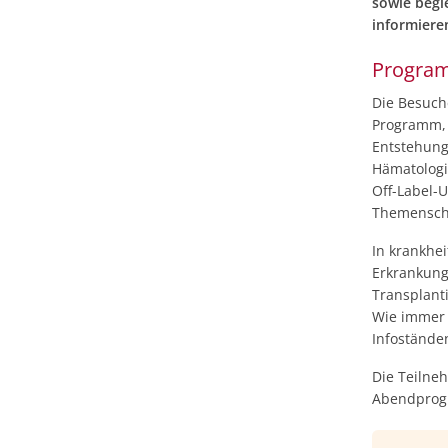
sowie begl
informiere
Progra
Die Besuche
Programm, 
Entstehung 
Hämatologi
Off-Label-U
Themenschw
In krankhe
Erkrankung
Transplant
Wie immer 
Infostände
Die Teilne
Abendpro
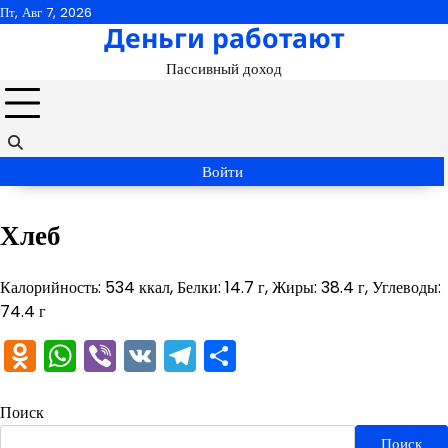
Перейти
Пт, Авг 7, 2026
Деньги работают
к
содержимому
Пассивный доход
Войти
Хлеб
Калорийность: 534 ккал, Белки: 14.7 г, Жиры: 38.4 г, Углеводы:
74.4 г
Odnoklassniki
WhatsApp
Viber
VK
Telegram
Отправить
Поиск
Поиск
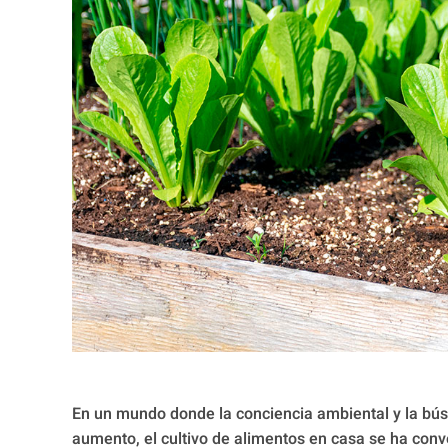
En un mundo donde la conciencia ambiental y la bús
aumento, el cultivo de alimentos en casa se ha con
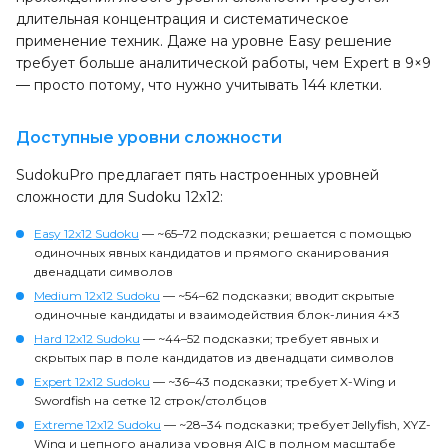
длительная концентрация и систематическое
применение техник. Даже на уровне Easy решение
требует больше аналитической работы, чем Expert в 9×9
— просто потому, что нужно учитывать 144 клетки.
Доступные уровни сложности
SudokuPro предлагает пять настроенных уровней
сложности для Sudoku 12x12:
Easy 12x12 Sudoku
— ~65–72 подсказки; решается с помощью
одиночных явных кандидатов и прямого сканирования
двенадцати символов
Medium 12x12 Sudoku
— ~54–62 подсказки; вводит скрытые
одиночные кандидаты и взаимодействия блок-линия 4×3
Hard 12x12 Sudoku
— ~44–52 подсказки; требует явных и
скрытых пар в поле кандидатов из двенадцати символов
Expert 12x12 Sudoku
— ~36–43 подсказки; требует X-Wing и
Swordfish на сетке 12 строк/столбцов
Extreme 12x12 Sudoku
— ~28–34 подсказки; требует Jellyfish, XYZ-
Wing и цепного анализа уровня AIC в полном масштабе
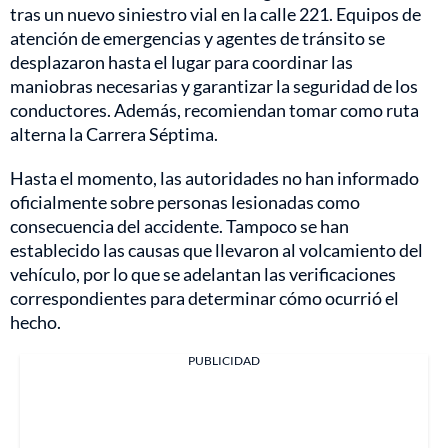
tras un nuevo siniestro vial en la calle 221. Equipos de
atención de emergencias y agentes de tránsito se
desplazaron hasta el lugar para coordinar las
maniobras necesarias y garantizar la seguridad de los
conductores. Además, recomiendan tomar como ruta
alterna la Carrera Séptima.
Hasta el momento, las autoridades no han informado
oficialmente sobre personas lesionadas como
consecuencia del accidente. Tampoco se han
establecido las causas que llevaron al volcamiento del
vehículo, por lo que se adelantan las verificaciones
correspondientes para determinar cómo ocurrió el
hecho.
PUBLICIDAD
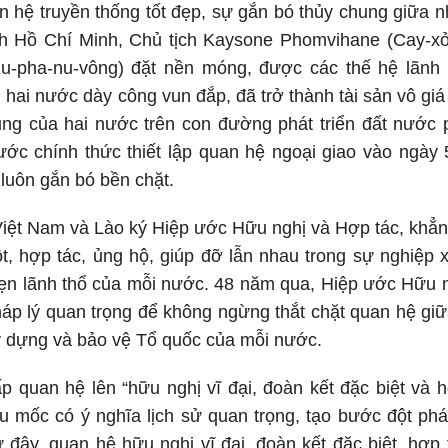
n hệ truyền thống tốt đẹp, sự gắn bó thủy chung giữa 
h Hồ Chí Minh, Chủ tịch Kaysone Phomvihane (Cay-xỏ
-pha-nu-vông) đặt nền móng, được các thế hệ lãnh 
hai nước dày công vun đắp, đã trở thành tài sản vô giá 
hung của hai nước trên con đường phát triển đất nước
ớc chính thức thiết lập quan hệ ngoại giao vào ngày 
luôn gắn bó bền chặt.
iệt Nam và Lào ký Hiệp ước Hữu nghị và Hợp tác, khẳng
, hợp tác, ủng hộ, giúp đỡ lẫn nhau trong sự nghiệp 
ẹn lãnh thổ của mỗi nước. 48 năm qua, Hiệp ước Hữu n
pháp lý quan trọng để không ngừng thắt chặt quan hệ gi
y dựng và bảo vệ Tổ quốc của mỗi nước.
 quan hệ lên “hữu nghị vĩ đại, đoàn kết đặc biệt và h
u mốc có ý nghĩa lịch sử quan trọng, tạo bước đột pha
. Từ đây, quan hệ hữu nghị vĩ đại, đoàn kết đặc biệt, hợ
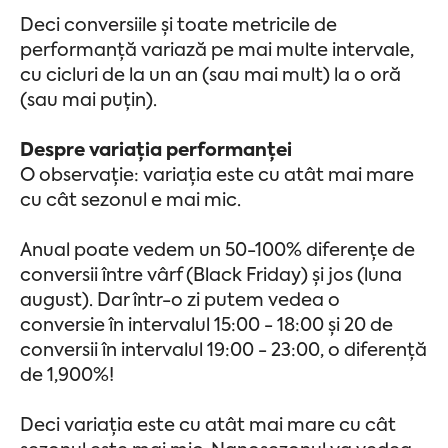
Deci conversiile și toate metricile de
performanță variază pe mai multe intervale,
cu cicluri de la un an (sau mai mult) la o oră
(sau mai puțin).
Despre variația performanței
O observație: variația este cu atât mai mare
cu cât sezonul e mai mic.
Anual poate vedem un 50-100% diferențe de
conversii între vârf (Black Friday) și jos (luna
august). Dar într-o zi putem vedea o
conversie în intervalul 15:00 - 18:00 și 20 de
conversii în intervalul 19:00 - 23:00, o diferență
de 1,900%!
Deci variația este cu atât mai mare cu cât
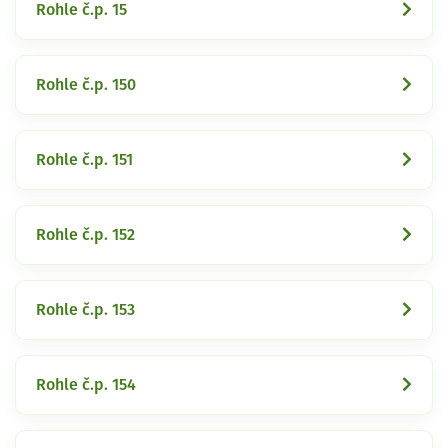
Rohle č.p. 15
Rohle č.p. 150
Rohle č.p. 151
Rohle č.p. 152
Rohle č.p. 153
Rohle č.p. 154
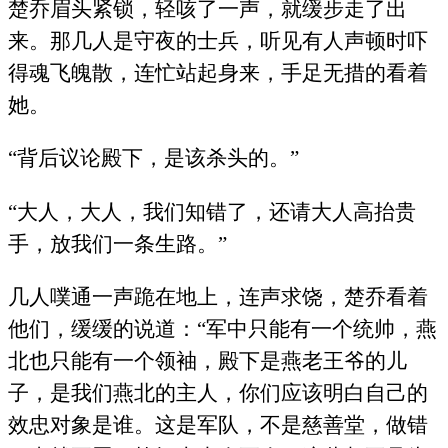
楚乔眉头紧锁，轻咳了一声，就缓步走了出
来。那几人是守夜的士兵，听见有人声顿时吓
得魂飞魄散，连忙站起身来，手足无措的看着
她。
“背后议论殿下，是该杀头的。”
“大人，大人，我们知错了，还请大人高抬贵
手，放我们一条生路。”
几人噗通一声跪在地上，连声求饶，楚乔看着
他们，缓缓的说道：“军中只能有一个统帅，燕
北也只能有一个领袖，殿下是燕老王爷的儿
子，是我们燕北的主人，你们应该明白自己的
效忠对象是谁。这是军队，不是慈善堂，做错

───

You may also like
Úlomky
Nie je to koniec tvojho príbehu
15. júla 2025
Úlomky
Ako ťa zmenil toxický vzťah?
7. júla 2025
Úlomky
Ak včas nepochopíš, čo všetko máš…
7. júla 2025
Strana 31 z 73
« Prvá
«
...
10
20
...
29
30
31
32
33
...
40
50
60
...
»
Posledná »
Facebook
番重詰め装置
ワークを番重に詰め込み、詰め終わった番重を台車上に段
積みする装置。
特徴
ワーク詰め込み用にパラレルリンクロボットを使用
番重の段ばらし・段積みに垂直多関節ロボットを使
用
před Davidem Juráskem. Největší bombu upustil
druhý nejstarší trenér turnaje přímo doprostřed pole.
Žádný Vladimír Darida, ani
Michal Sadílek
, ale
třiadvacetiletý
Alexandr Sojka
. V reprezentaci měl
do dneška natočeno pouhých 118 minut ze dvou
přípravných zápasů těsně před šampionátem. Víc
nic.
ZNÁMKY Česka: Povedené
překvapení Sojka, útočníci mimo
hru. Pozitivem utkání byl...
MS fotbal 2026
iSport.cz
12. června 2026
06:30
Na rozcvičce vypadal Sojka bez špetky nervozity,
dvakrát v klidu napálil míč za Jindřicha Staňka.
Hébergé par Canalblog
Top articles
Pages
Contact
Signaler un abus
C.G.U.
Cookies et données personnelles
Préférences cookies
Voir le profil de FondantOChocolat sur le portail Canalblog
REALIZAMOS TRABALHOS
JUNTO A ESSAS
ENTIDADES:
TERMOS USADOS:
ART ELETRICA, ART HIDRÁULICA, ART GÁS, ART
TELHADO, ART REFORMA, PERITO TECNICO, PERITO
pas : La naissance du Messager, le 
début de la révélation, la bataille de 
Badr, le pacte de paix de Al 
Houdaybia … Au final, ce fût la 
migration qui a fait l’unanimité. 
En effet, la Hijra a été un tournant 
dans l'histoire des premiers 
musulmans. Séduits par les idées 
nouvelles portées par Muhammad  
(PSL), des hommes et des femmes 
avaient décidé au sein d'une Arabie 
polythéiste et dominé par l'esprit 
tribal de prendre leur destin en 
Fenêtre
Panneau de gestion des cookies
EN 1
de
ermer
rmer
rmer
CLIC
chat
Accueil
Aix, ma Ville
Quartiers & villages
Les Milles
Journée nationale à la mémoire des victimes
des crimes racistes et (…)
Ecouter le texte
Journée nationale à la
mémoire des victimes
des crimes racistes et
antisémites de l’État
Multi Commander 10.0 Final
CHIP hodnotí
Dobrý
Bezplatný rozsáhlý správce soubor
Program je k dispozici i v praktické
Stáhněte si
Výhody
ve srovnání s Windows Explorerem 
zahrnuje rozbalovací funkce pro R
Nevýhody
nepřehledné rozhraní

───

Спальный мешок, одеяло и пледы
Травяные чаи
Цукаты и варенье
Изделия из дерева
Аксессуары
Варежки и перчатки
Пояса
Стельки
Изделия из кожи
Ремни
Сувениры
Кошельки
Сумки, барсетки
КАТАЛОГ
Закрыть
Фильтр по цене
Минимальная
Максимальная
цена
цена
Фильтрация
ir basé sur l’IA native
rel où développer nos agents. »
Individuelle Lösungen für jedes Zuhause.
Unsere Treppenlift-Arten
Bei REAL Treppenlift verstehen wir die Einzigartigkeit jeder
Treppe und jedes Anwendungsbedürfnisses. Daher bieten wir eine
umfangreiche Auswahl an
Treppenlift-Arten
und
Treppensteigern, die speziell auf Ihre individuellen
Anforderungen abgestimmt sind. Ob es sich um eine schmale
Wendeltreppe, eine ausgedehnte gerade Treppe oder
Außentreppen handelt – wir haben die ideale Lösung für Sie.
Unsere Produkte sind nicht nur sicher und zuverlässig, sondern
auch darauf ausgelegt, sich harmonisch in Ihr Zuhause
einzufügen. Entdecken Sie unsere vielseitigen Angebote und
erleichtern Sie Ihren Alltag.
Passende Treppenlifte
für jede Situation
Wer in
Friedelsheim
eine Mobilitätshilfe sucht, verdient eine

───

Find the lines in the records that contain the word "Sojka", then copy every one of them.

Alexandr Sojka
překvapení Sojka, útočníci mimo
Na rozcvičce vypadal Sojka bez špetky nervozity,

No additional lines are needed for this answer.